These confined space training specialists will be teaching students the basics of fire safety after attending a workshop this Saturday.
At the ninth annual Leadership Fire Training Academy for CU, 28 students representing various fraternities, sororities and other student groups participated in an education process for basic fire safety and awareness
The training occurred on Saturday, Sept. 25 from 9 a.m. until 5 p.m.
The students gained a working knowledge of what they can do if a fire occurs, how to prevent fires and how to build healthy relationships between student organizations and the Boulder Fire Department.
Elise Goretsky, former Panhellenic member-education trainer, said that to participate, the student leaders need to be recommended, fill out an application and have good standing within their respective groups.

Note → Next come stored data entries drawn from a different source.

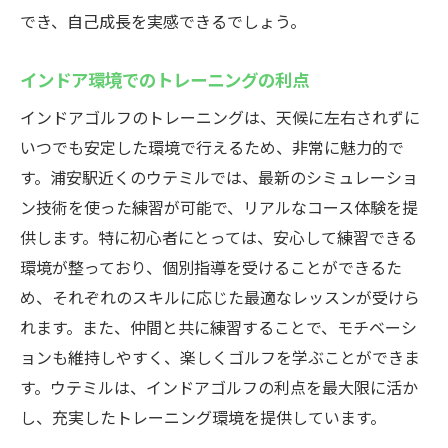
でき、自己成長を実感できるでしょう。
インドア環境でのトレーニングの利点
インドアゴルフのトレーニングは、天候に左右されずに
いつでも安定した環境で行えるため、非常に魅力的で
す。浦安駅近くのウテミルでは、最新のシミュレーショ
ン技術を使った練習が可能で、リアルなコース体験を提
供します。特に初心者にとっては、安心して練習できる
環境が整っており、個別指導を受けることができるた
め、それぞれのスキルに応じた最適なレッスンが受けら
れます。また、仲間と共に練習することで、モチベーシ
ョンも維持しやすく、楽しくゴルフを学ぶことができま
す。ウテミルは、インドアゴルフの利点を最大限に活か
し、充実したトレーニング環境を提供しています。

The selected leaders then go through a detailed, firefighter-led, eight-hour training so that they can educate their peers about fire safety.

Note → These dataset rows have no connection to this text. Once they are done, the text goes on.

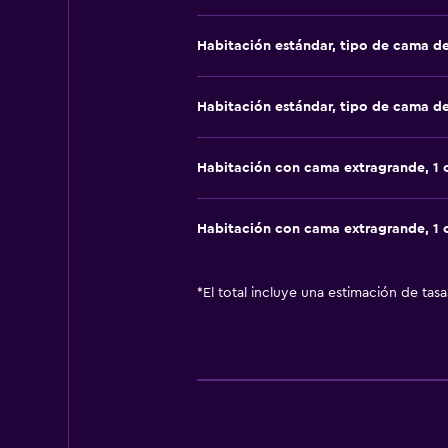
Habitación estándar, tipo de cama d
Habitación estándar, tipo de cama d
Habitación con cama extragrande, 1
Habitación con cama extragrande, 1
*
El total incluye una estimación de tas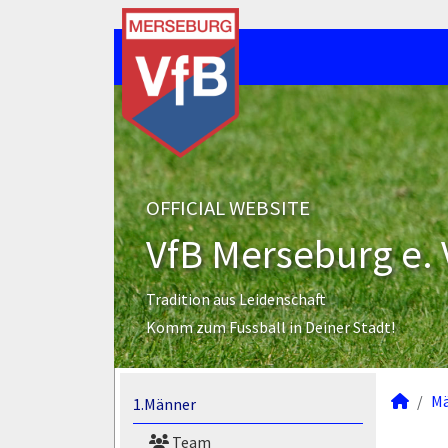
OFFICIAL WEBSITE
VfB Merseburg e. 
Tradition aus Leidenschaft
Komm zum Fussball in Deiner Stadt!
M
1.Männer
Team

One of the program ideals is that the best way to teach CU students fire safety is through other CU students.
“We like to have the student leaders teach other students the information they’ve learned,” said Sherry Kenyon, Boulder’s fire safety education coordinator.
Student leaders do everything from classroom education and fire extinguisher practice to donning personal protective equipment, running up five flights of stairs and practicing extracting victims from a building.
While the actual training is physically taxing, Kenyon said the Boulder Fire Department takes safety precautions by informing the students of the physicality of the training and by asking participants to wear protective clothing.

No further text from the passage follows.